La fiscalité des carburants combine une accise spécifique, l'accise sur les énergies (anciennement TICPE, devenue accise sur les énergies depuis le 1er janvier 2024 en application de l'article L. 312-1 du code des impositions sur les biens et services issu de l'ordonnance n° 2021-1843 du 22 décembre 2021), et la taxe sur la valeur ajoutée (TVA) au taux normal de 20 %. La hausse des prix à la pompe accroît mécaniquement les recettes de TVA, perçues sur le prix toutes taxes comprises, mais le rendement de l'accise demeure stable en valeur unitaire. La conciliation entre objectifs de transition écologique (signal-prix), de pouvoir d'achat (chèques carburant et remises) et de soutenabilité budgétaire est récurrente. Sur le plan européen, la directive 2003/96/CE du 27 octobre 2003 fixe les niveaux minimaux d'imposition des produits énergétiques, et la proposition de refonte présentée par la Commission le 14 juillet 2021 dans le cadre du paquet « Ajustement à l'objectif 55 » demeure en cours de négociation. La Cour de justice de l'Union européenne, dans l'arrêt Commission c. France (CJUE, 14 février 2008, C-545/06), a sanctionné par le passé certains régimes nationaux dérogatoires, rappelant l'encadrement européen des marges de manœuvre nationales en matière fiscale énergétique.

Enjeux pour les concours

Le candidat retiendra l'architecture du droit français des prix, fondée sur l'ordonnance n° 86-1243 du 1er décembre 1986 codifiée à l'article L. 410-2 du code de commerce, qui pose le principe de liberté des prix et organise deux régimes dérogatoires (encadrement structurel et mesures temporaires de crise par décret en Conseil d'État, après consultation respectivement de l'Autorité de la concurrence et du Conseil national de la consommation). La valeur constitutionnelle de la libre concurrence est consacrée par les décisions n° 82-141 DC du 27 juillet 1982 et n° 86-217 DC du 18 septembre 1986 du Conseil constitutionnel, comme corollaire de la liberté d'entreprendre fondée sur l'article 4 de la Déclaration de 1789. La distinction entre marge excessive et pratique anticoncurrentielle (entente, article L. 420-1 du code de commerce et article 101 TFUE ; abus de position dominante, article L. 420-2 et article 102 TFUE) constitue un point de passage essentiel, éclairé par les arrêts United Brands (CJCE, 14 février 1978, 27/76) et AKKA/LAA (CJUE, 14 septembre 2017, C-177/16).

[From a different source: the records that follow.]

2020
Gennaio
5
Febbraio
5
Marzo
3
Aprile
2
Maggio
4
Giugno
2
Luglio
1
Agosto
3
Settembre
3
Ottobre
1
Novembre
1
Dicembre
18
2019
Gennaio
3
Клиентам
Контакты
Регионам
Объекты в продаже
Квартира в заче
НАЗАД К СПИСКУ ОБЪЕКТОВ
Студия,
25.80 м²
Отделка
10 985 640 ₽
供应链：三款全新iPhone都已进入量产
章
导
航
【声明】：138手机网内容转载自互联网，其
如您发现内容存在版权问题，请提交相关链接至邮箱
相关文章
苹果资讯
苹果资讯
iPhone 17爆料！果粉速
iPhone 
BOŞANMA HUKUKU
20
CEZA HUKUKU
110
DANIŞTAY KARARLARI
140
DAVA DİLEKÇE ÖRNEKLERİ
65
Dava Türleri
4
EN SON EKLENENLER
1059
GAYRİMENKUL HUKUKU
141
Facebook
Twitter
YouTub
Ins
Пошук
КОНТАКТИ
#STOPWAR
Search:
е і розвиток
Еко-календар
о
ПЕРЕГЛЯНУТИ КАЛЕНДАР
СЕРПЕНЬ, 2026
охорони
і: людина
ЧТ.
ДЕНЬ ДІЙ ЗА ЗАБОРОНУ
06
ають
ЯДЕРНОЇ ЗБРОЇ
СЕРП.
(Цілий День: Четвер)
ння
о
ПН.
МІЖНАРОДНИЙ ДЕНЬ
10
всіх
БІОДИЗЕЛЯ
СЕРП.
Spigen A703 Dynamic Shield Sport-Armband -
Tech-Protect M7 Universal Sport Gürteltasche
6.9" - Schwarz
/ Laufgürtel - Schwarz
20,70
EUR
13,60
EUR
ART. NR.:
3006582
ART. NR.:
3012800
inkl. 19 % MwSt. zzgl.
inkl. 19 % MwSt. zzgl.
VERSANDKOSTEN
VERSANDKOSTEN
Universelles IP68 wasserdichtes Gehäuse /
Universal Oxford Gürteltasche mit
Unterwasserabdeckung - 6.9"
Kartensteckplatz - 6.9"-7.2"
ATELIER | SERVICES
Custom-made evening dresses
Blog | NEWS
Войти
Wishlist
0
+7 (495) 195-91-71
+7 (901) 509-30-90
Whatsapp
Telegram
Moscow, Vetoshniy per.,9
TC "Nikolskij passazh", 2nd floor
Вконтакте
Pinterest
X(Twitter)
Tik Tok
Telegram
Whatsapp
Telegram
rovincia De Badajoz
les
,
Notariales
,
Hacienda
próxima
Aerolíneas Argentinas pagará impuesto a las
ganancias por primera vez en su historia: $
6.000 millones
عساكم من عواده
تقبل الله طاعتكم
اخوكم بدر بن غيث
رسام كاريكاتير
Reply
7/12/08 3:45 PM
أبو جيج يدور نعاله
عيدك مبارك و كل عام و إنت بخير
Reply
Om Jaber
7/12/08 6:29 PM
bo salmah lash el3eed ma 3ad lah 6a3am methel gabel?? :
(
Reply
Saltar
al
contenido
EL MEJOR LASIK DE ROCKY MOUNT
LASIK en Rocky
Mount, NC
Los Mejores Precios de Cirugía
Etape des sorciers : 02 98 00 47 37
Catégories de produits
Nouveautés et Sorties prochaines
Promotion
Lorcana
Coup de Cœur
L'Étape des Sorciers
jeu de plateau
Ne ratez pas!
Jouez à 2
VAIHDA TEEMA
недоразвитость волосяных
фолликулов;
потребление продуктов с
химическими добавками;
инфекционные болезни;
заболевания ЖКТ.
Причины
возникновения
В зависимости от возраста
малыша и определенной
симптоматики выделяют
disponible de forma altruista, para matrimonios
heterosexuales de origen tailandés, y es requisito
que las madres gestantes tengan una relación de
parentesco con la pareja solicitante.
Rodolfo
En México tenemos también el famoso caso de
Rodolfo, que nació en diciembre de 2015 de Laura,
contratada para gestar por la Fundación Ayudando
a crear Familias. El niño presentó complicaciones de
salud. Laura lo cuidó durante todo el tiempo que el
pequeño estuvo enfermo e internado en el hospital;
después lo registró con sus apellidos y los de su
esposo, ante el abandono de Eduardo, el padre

Les pouvoirs d'enquête de la DGCCRF, codifiés aux articles L. 450-1 à L. 450-10 du code de commerce, et le rôle de l'Autorité de la concurrence (article L. 461-1 du code de commerce) doivent être maîtrisés. Enfin, la fiscalité des carburants (accise sur les énergies issue de l'ordonnance n° 2021-1843 du 22 décembre 2021 et codifiée au code des impositions sur les biens et services, TVA) et son encadrement par la directive 2003/96/CE du 27 octobre 2003 forment le pendant budgétaire de la problématique, structurant les épreuves de droit public économique et de finances publiques.